Achso, ich wollte noch etwas jammern: Das Waffelröllchen lag wohl schon ein wenig länger draußen, ein wenig ließ es an seiner sonst üblichen Knackigkeit fehlen. Und: Obwohl die Pfifferlings-Reis-Beilage wirklich sehr lecker war, auf der Karte war sie als Risotto angegeben, was sie nicht wahr. Da fehlte die Schlotzigkeit. Aber – wie oben bereits erwähnt – das ist ein Jammern auf sehr, sehr hohem Niveau.

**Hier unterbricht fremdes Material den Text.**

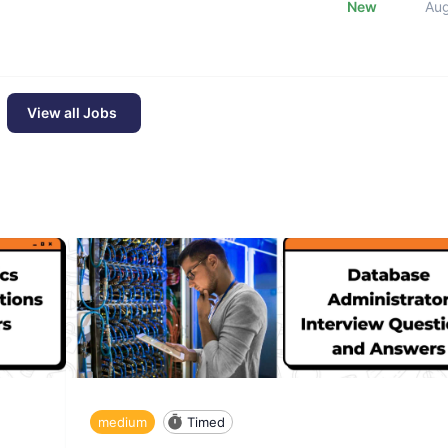
New
Au
View all Jobs
medium
Timed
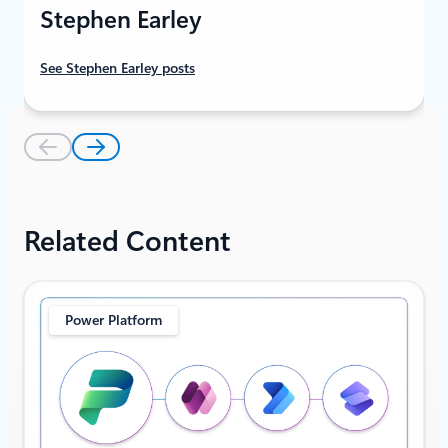
Stephen Earley
See Stephen Earley posts
Related Content
Power Platform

Achja, und ich freue mich schon auf die nächste Salatdressingkomposition. Da ich ein Freund der Abwechslung bin und jetzt viermal in kürzerer Zeit hintereinander dieses wunderbare Himbeerdressing hatte …

Sonntag, 28.06.2020

Eigentlich sollte es heute ja ganz woanders hingehen, aber da war voll und so fanden wir uns des Mittags in einem Biergarten wieder, der einem der renommierteren Häsuer der Stadt angehört. Mit übersichtlichen Speisekarten – aber trotzdem guter Auswahl – schön abwaschbar in Klarsichtfolie. Aber so ist die Zeit.

Bei der Auswahl schwankte ich ein wenig zwischen einigen Gerichten, und ich überlegte, ob es wohl die Möglichkeit gäbe, einige der Bausteine, die sich auf der Karte fanden, frisch neu zu kombinieren, aber letztendlich habe ich es gelassen und es auch nicht bereut.

Schweinebäckchen in Bratenjus an Peterslilienkartoffeln und GemüseSchweinebäckchen mit einem schönen Bratenjus, frisches Gemüse und Petersilienkartoffeln erfreuten das Auge und nicht nur das. Und es blieb auch noch ein wenig Platz für ein kleines Dessert.

Limetten Crème brûlée mit knackiger Kruste und Erdbeere

Es ist schließlich nicht jeden Tag Sonntag. Und da ich dazu einen halben Liter Mineralwasser trank, durften es doch ein paar schnelllösliche Kohlenhydrate zum Ende hin sein. ;-)

P.S.: Irgendwann habe ich mich im Zusammenhang mit den Portionsgrößen in Gaststätten schon mal darüber aufgeregt, dass es zwar vielerorts auch kleinere Portionen gibt, diese aber unter dem Titel “Seniorenportion” laufen. Und so alt fühle ich mich eigentlich noch nicht … Im heutigen Restaurant hatten sie einen anderen Namen gefunden, aber ob ich darunter etwas bestellt hätte … ?

Damenportion

Warum nennt man – ganz grundsätzlich – das Kind nicht beim Namen? “Kleine Portion”? Oder ist noch ehrlicher und verkauft die Senioren- oder Damenportionen als normale Portion und das, was sonst auf dem Teller landet als “für den großen Hunger” (oder als “gesundheitsgefährdent viel”)?

Wobei, die Portion heute war wohl bemessen und keine “Damenportion”. Da kann man das Haus auch mal loben für richtige und sinnvolle Portionierung!

Sonntagsmenü (07.07.2019)

Da es in den nächsten Wochen tendenziell eher selbst erkochtes oder unterwegs erimbisstes geben wird (ob ich das auch dokumentiere, weiß ich noch nicht), heute zum krönenden Abschluss der Woche ein teilweise undokumentiertes dreigängiges Menü, Schwerpunkt Fisch.

Der nicht bebilderte Teil ist die Fischsuppe zuvorderst. Ich fühlte mich etwas beobachtet und dann kann ich nicht. Fotografieren. Die Suppe war zwar gut, aber nicht der Höhepunkt des Essens. In einer klaren Brühe schwammen viele Fischstückchen und allerlei Gemüse. Mir war es etwas fenchellastig, aber sonst in Ordnung. Geschmackssache.

Als Hauptspeise gab es Zander, wunderbar gebraten, auf Linsen.

Die Keime … nee, das klingt falsch. Heißt das Keimlinge? Radieschen-Sprossen habe ich heraus geschmeckt, was senfiges war auch dabei. Das passte auch wunderbar zu den Linsen. Ein feines Sößchen dazu … Lecker.

Aber dann kam noch ES! Oder SIE? Das Dessert oder die Crème brûlée. Egal.

Mit schönen Erdbeeren, etwas Vanille Eis und Verzierung. “Leben wie Gott in Neubrandenburg” wäre jetzt etwas übertrieben, aber nur ein bisschen.
Dafür darbt man gern den Rest der Woche.